If there is a genre that most of all are experiencing a new spring thanks to independent productions, this is undoubtedly that of Metroidvania. Of all the jewels we’ve received over the past decade, however, Axiom Verge is certainly the only true spiritual heir to the first Metroid. Its spartan and bumper 8-bit graphics convey all the sense of isolation and inhospitality of the 80’s videogame alien worlds. But there is more because under the stylistic rigor there is instead gameplay that rewrites the conventional canons in every possible way. A game that is easy to define as perfect.
With the reboot of the series beginning in 2013, the Tomb Raider franchise is looking to reassert its relevance in a post Uncharted world. We can’t honestly say that so far he has succeeded in the best way, but behind the missteps and a script that leaks from all sides, Tomb Raider is the only adventure game that has abandoned the model of archaeologist à la Indiana Jones to make us feel a little more Bear Grylls. And it shows us that the world of video games is not yet ready to do without Lara Croft.

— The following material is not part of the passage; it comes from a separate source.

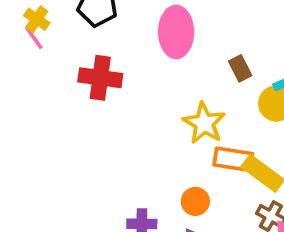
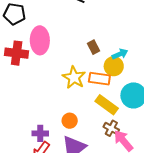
pink ellipse: (176, 32) -> (40, 40), moved
orange rectangle: (233, 159) -> (99, 79), moved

There are graphic adventures and there are puzzle games. Sometimes the two genres go side by side without touching each other within the same game; sometimes – only one, to be precise – we have Return of The Obra Dinn, which makes history the puzzle that needs to be rebuilt. Many have tried to make us feel like Sherlock Holmes before, and some have even succeeded to some extent. Lucas Pope, however, goes further and rewrites the rules by placing us at the center of the perfect crime scene where everything is still, crystallized in time, nothing can be touched and there is no “random press”. The only dynamism is in the mental reconstruction of the events entrusted to the player. The only video game where the funniest part of the experience is the one where, in fact, you don’t play.
One of the most illustrious exponents of the “walking simulator” genre which includes those extremely linear video games in which exploration is the ultimate goal of the experience. An intense adventure, with dark and mysterious tones, which confirmed the visionary talent of the Californian boys of Giant Sparrow, after the excellent debut of The Unfinished Swan.